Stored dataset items

━━━━━━

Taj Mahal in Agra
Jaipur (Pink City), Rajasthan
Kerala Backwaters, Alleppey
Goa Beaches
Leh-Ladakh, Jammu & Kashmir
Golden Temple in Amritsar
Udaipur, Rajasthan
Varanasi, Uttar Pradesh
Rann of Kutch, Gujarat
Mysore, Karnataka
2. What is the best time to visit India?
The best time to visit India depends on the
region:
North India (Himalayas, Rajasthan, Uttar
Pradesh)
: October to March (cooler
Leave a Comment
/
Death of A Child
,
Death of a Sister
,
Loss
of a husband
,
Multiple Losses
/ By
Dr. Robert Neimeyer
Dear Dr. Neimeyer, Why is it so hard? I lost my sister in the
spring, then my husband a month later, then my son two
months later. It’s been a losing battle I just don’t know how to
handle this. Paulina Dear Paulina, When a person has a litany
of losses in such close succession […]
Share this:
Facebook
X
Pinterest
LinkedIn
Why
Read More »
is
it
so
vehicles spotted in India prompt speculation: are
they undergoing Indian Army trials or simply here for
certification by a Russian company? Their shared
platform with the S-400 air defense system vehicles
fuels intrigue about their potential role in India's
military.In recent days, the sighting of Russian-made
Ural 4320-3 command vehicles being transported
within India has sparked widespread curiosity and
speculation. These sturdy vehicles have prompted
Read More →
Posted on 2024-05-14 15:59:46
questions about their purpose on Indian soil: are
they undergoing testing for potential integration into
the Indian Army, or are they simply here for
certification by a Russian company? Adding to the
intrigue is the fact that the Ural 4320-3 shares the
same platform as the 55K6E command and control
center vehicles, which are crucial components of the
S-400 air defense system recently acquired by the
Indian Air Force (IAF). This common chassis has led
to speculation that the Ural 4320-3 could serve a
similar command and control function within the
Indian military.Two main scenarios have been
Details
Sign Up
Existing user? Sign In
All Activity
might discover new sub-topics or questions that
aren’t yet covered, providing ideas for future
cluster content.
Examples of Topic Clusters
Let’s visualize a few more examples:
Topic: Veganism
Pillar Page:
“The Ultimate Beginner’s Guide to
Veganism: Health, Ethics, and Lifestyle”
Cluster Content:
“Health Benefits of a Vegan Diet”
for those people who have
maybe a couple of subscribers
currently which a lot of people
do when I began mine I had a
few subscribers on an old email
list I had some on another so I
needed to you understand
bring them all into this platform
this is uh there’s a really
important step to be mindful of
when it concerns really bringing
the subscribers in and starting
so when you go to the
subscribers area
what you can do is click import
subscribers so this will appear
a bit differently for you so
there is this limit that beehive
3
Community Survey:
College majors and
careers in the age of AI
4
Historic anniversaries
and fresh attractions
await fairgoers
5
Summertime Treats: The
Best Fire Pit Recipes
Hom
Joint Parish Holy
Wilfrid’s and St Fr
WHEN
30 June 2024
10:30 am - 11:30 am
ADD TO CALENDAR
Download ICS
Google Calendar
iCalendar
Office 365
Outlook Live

━━━━━━

* _TASK REQUIREMENTS_
In the records above, find the lines containing "company" and copy them.

* _RESPONSE TO THE TASK_
certification by a Russian company? Their shared
certification by a Russian company? Adding to the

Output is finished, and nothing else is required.